Instructions to follow: Go through the listing below. Copy each line that has the string "регіональні".

Material to process:
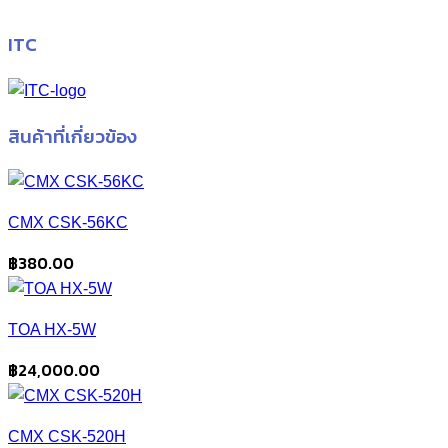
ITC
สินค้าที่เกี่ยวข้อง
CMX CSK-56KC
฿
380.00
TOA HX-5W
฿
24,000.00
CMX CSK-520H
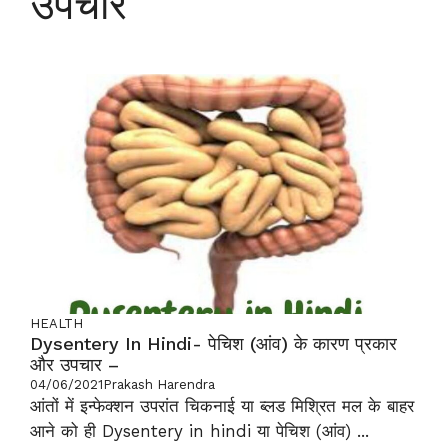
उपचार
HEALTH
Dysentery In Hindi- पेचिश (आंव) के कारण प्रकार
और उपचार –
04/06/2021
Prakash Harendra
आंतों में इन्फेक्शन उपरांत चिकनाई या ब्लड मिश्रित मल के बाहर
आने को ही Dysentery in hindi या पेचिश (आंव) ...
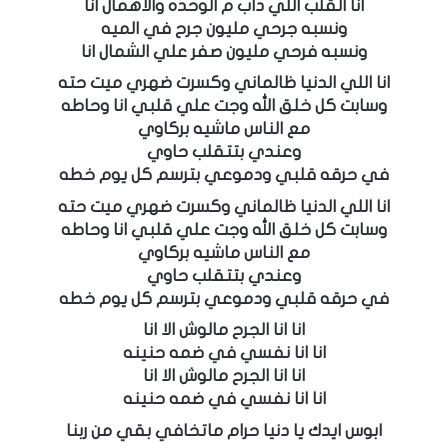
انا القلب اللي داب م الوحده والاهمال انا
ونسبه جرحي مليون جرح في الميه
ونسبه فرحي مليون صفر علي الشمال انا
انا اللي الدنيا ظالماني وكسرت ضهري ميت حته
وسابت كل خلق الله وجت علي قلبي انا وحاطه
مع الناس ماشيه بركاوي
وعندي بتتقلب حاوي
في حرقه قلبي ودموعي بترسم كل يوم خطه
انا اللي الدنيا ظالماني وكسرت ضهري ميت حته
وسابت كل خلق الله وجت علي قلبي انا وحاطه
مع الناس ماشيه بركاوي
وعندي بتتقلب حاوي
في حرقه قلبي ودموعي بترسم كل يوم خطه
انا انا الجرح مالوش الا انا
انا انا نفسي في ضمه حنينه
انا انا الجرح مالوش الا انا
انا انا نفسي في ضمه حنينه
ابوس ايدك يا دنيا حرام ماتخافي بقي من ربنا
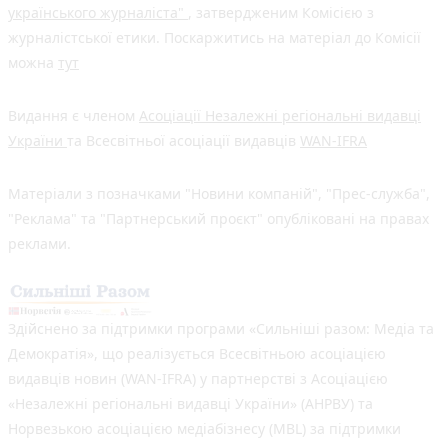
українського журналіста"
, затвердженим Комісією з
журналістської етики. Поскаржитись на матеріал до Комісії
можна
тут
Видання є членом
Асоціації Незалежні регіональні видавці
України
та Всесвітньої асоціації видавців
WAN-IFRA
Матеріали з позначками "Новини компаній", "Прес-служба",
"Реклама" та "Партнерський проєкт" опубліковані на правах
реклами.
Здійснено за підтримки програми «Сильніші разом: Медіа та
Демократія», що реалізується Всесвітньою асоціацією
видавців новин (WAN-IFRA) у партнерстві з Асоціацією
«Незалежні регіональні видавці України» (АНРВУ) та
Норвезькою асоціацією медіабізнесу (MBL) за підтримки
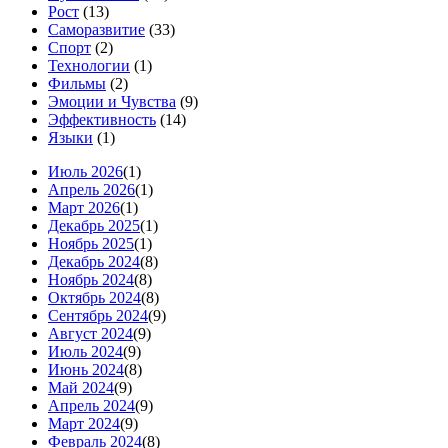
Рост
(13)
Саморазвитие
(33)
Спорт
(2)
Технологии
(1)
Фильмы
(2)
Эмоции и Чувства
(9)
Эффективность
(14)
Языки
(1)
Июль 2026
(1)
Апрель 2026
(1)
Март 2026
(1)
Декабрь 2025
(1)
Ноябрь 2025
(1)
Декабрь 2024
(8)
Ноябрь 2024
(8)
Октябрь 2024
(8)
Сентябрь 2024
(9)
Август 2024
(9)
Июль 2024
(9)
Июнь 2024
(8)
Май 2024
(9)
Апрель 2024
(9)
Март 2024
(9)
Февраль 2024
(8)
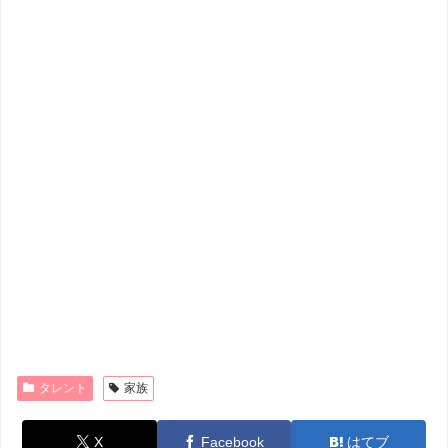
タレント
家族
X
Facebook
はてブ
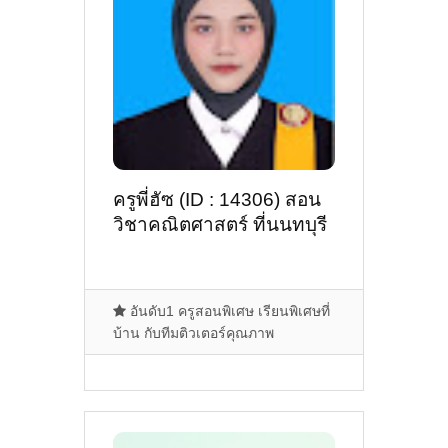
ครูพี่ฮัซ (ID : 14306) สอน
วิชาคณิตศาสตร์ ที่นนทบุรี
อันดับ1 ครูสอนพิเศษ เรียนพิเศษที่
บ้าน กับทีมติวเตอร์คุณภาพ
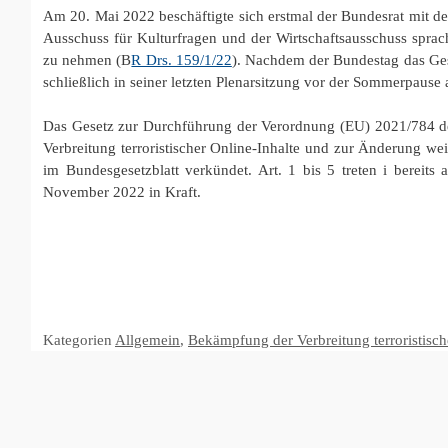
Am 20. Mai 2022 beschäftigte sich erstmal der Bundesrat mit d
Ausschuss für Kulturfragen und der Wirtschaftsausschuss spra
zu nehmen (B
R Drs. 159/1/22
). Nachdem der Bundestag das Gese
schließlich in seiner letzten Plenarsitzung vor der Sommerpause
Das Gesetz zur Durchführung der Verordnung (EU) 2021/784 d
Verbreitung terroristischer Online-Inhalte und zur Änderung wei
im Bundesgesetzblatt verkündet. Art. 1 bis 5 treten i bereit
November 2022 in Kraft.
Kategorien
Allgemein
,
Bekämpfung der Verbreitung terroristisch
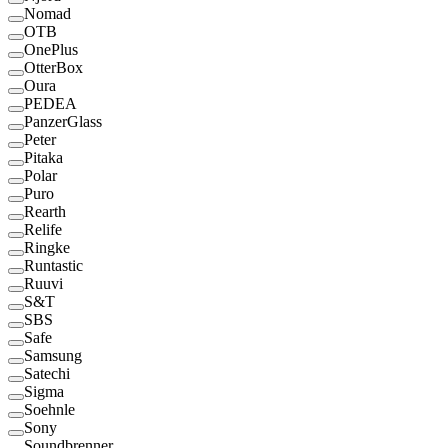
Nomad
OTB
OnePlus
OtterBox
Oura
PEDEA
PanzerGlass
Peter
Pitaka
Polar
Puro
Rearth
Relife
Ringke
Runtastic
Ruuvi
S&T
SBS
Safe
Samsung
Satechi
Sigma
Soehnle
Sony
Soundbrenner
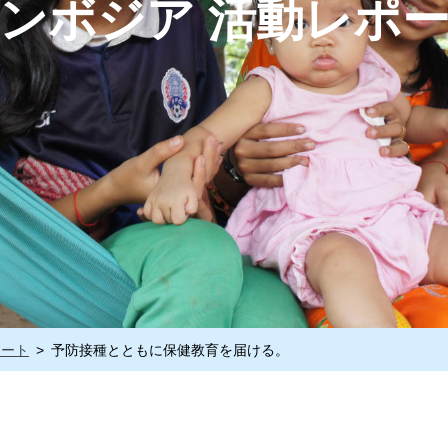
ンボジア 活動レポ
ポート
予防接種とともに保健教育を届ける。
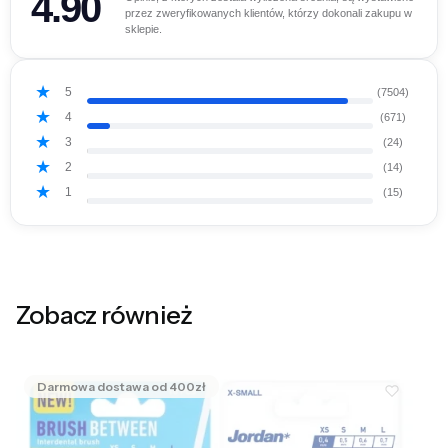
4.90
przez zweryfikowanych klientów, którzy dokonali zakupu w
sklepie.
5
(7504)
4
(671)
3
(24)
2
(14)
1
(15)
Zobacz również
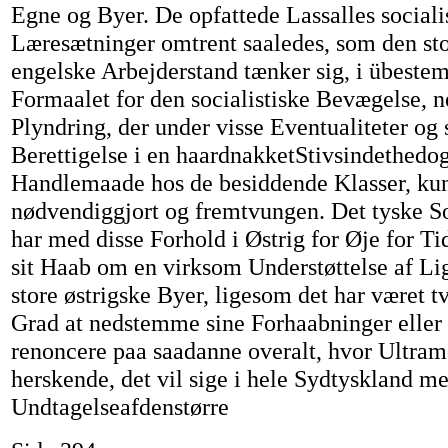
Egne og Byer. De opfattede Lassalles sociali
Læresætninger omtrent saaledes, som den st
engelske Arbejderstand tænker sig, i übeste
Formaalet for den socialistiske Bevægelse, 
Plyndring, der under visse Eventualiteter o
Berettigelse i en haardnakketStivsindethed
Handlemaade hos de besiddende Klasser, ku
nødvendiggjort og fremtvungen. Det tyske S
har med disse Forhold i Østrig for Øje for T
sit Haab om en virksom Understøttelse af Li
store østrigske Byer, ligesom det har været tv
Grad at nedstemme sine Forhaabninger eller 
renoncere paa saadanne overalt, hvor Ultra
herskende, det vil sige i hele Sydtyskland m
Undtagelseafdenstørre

...

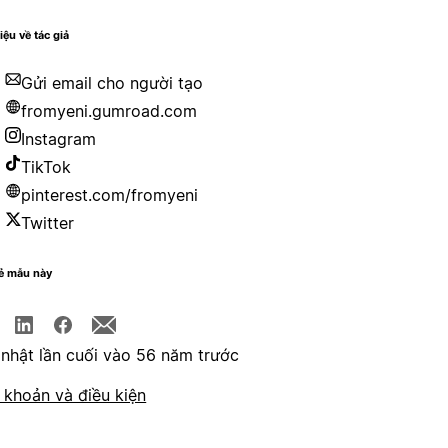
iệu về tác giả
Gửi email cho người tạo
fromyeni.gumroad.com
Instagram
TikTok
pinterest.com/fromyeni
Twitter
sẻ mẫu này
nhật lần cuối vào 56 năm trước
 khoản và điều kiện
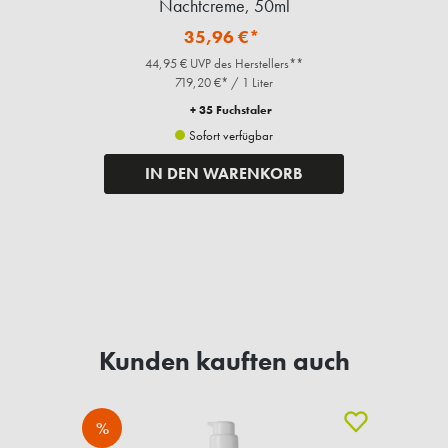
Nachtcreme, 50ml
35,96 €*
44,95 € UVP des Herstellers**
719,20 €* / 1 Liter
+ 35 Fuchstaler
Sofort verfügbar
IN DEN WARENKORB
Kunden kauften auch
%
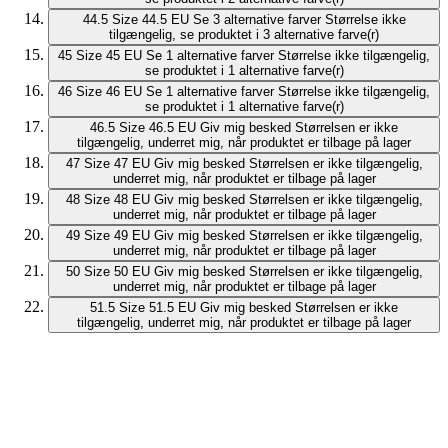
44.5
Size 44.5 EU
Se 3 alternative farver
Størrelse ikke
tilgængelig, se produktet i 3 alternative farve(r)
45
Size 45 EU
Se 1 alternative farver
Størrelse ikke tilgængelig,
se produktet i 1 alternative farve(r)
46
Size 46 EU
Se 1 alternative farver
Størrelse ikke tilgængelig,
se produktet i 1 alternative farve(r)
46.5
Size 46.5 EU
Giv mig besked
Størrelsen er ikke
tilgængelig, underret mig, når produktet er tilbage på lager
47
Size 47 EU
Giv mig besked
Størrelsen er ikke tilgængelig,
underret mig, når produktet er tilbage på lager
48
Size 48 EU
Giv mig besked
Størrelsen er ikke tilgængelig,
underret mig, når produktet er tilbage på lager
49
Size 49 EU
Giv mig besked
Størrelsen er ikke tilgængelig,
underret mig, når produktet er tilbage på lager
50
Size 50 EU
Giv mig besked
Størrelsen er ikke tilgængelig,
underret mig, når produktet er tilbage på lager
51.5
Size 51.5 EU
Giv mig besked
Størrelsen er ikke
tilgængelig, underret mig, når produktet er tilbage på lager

Answer:
Асоціації Незалежні регіональні видавці
«Незалежні регіональні видавці України» (АНРВУ) та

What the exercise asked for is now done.